Il est d'abord selon nous insultant, de demander à un individu de mettre en avant son origine ou sa couleur de peau, pour prétendre à des responsabilités. Sa dignité lui commande d'être reconnu au même titre que n'importe qui, sans distinction fondée sur la couleur de peau ou l'origine ethnique ou géographique. De ce point de vue sa réussite n'est que fiction.
Il s'agit ensuite d'une dangereuse discrimination, et le qualitif de "positif" ne lui enlève rien. De la même façon qu'il n' y pas par exemple de laïcité positive ou négative, la discrimination reste de la discrimination, vis à vis de lui même et .. vis à vis de celui qui aurait pu prétendre aux mêmes responsabilités, mais s'en trouve écarté en raison de ses origines ou de sa couleur de peau , fut elle blanche et française de longue date.
C'est aussi admettre et consacrer qu'il n'y aurait pas d'autres moyens de lutter contre ce type de discriminations et revient à traiter tous les adhérents du parti socialiste de "racistes", puisqu'à défaut de ces régles, ils ne seraient pas capables de les désigner pour leurs seuls mérites...Cela pose un certain nombre de question sur les valeurs que prétend incarner le Parti Socialiste.
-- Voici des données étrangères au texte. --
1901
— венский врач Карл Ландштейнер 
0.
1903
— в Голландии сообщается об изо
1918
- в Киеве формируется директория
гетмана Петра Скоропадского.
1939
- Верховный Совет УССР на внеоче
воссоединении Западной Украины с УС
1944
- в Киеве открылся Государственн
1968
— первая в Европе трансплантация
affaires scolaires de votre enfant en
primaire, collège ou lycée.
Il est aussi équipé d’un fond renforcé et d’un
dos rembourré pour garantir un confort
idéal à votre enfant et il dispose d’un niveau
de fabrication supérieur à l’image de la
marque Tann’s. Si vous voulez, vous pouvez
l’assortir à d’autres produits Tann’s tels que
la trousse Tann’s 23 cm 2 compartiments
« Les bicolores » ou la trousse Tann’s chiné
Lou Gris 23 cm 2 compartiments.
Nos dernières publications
Enfin le problème de la représentativité de l'Assemblée Nationale nous semble bien plus large que celui de la représentation des minorités dîtes "visibles" et mérite une approche sociale . Combien de personnes d'origine modestes, employés , ouvriers, siègent à l'Assemblée Nationale. Dans la mesure où ce sont dans ces "couches sociales" que les descendants d'immigrés de première ou seconde génération sont les plus nombreux, leur accés aux responsabilités constituerait bien "une pierre pour deux coups" et améliorerait la représentativité de nos élus en général. Et plus largement combien de parlementaires sont réellement engagés dans la vie active au moment de leur désignation? Le nombre de candidats désignés par le PS déjà élus, ou occupant des fonctions de permanents, assistants parlementaires, membres de Cabinets ou collaborateurs d'élus gagnerait à être observé.
Au fur et à mesure que la politique se professionnalise et que les partis deviennent de grandes machines électorales, la représentativité des partis et donc des responsabilités électives se dégrade. Les réponses sont plus à rechercher dans le mode de recrutement et de fonctionnement des partis que dans l'instauration de quotas. Qu'est ce qu'un parti et quelles nouvelles façons de faire de la politique au XXIème siècle nous paraissent le véritable enjeu de notre époque.
A débattre pour amiliorer une démocratie qui bienque toujours imparfaite, doit être sans cesse repensée et remise sur l'ouvrage. Mais nous pensons que les quotas de "minorités dites visibles " sont une fausse réponse à un vrai problème de représentativité bien plus général.